In the absence of vaccines and treatments in the early stages of the pandemic, strengthened quarantine policies, such as social distancing, were implemented to prevent a surge in the number of COVID-19 patients responding to SARS-CoV-2 [39]. Subsequently, the national vaccination rate reached 70%, and gradual daily recovery increased; however, with mitigated controls and the emergence of the highly contagious Omicron variant, the number of COVID-19 patients has soared, stopping daily recovery [40]. Due to the rapid increase in confirmed Omicron cases, epidemiological investigation to trace the source of infection was halted, making it virtually meaningless.

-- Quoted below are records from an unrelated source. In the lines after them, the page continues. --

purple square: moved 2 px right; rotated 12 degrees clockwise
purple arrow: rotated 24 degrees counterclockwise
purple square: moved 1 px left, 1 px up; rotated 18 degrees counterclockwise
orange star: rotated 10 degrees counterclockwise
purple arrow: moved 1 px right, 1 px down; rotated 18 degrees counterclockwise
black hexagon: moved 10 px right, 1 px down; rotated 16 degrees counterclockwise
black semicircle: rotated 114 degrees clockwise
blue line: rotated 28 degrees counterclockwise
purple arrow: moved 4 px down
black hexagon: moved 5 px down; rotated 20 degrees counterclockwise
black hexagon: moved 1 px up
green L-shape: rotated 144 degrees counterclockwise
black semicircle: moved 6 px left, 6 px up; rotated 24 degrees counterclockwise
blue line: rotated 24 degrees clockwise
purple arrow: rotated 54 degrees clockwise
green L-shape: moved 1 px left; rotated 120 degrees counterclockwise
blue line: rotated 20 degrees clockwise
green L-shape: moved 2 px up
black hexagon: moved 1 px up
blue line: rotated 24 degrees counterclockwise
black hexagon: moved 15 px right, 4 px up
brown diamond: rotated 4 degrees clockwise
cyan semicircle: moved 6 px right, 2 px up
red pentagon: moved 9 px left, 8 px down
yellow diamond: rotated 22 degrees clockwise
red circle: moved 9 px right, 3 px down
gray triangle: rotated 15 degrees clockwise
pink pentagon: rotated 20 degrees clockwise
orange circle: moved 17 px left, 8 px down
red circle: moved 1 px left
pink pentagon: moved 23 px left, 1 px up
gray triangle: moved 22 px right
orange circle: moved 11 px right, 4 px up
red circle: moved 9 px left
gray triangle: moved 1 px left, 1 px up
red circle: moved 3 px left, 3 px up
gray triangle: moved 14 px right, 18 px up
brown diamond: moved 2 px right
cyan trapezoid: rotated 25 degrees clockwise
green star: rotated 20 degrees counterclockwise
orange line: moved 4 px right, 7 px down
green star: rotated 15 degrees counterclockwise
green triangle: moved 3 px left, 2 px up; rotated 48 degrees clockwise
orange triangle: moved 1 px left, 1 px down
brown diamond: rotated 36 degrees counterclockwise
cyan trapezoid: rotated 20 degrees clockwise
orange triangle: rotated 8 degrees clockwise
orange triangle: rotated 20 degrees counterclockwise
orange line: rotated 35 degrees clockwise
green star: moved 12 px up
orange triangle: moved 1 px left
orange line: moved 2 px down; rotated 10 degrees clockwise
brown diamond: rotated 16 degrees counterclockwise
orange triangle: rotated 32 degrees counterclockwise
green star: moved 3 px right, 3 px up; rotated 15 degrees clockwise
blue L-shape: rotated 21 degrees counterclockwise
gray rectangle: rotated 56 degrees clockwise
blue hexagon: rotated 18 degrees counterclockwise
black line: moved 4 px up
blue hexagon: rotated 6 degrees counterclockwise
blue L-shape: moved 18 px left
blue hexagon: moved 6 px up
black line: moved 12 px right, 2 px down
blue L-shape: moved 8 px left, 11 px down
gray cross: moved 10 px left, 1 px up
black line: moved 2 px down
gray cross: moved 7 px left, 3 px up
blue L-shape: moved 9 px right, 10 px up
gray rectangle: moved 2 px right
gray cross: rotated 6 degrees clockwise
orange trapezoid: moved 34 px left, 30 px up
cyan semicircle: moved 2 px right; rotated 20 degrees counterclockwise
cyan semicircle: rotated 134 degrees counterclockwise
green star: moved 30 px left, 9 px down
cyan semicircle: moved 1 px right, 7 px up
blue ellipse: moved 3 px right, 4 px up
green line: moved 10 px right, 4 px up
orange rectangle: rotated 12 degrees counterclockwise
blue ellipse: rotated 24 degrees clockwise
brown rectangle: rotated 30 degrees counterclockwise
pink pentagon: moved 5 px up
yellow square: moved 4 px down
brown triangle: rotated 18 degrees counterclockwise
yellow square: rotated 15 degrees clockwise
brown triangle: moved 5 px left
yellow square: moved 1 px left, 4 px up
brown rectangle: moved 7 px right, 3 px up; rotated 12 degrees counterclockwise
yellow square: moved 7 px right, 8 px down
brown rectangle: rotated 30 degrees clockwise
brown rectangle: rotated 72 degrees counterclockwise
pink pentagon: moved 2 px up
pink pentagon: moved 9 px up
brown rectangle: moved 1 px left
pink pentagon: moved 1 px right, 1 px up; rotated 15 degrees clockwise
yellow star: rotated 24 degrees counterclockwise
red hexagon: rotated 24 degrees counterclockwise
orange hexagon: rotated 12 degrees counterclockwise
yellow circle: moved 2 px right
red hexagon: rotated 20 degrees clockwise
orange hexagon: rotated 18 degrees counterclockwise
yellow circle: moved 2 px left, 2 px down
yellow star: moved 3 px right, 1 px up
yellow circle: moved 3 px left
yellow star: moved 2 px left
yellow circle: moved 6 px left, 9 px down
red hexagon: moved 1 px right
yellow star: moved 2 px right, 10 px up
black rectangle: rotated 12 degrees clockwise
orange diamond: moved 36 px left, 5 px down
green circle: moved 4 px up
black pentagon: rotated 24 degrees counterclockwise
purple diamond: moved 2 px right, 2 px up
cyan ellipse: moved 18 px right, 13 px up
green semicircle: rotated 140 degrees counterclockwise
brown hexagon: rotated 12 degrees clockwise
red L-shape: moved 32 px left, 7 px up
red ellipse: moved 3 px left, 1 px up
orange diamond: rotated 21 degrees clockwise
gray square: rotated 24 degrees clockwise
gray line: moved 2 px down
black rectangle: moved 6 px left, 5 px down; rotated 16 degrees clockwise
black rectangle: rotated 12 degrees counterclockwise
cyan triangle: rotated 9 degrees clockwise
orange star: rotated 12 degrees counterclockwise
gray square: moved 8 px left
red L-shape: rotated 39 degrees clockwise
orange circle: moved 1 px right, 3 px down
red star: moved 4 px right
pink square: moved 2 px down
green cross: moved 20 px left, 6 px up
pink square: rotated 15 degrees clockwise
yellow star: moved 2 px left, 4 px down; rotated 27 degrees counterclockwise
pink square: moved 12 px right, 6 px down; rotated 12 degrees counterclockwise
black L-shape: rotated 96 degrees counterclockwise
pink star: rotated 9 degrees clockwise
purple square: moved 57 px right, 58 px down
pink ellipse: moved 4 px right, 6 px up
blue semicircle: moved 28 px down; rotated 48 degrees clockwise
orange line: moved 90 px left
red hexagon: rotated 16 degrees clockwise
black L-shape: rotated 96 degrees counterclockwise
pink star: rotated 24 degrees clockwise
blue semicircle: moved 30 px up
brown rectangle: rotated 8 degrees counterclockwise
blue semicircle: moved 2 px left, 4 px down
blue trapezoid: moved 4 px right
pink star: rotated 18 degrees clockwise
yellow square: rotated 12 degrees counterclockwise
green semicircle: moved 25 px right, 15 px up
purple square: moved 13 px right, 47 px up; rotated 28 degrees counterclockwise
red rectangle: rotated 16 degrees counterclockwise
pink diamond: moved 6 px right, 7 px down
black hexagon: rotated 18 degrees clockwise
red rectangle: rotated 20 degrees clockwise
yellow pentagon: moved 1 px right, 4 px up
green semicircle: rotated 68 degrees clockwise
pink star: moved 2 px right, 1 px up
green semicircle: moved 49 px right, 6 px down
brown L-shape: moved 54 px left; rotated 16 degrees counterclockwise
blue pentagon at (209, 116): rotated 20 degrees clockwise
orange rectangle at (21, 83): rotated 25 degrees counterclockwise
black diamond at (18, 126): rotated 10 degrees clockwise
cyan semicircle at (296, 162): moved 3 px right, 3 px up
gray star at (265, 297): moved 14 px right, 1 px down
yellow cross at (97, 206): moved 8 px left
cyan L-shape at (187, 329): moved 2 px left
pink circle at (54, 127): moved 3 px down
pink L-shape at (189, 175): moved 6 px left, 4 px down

The Omicron variant was first reported in South Africa in November 2021, and it is known for its lower fatality rate than the Delta variant, but also for its very high propagation power [41,42]. As the Omicron variant has spread since the fifth wave, the number of infected people has soared nationwide, regardless of the region or route of infection. Thus, owing to the various Omicron sublineages, real-time reverse transcription PCR targeting some genes could not predict gene mutations and deletion patterns. Therefore, the difficulty in identifying various sublineages was addressed using whole-genome sequencing [43].
After Omicron was first detected in Gwangju in December 2021, it spread rapidly and became the dominant strain in a short period of time, and BA.1, BA.1.1, BA.1.1.5, BA.2, BA.2.3. dominated in the first half of 2022. In the second half of 2022, BA.5 with mutations such as R346X, K444X, and N460X in the S gene was prevalent, and sublineages of BA.5 occurred simultaneously, typically including BF.7, BQ.1, and others [44,45]. Moreover, we identified BA.2.75, CH.1.1, and BN.1, which have additional mutations in BA.2. A recombinant variant of BJ.1 and BM.1.1.1 known as XBB was detected recently [46].
This study has limitations. Owing to resource constraints, only selectively analyzed samples were included, thus limiting the representation of the entire case cohort. However, despite this limitation, the analysis enabled the determination of variant distribution and trends within the analyzed subset, offering valuable insights within the scope of the study’s conditions.
We monitored mutations in Gwangju that may be newly introduced or propagating in the area via whole-genome sequencing analysis. We estimated the epidemiological link between patients with COVID-19 and unknown sources of infection using phylogenetic analysis. Continuous surveillance of SARS-CoV-2 variants tracks the influence of new variants on the pathogenicity, propagation power, and vaccine efficacy; ultimately, it can be used as evidence to prevent the spread of infectious diseases. Additional research on the evolutionary history of variants will help to prepare countermeasures against new variants in the future [47,48].

Supplementary Materials

Not applicable.

Author Contributions

Conceptualization, Y.-U.L., S.-H.K. and Y.-S.C.; Methodology, Y.-U.L. and K.L.; Investigation, Y.-U.L., K.L., H.L., J.P., S.-J.C., J.-S.P., S.P., C.-m.L., J.L., M.S. and E.K.; Writing—original draft preparation, Y.-U.L.; Writing—review and editing, S.-H.K. and Y.-S. C.; Project administration, S.-H.K., J.S. and Y.K. All authors have read and agreed to the published version of the manuscript.

Funding

This study received no external funding.

Institutional Review Board Statement

Not applicable.

Informed Consent Statement

Informed consent was obtained from all participants involved in the study.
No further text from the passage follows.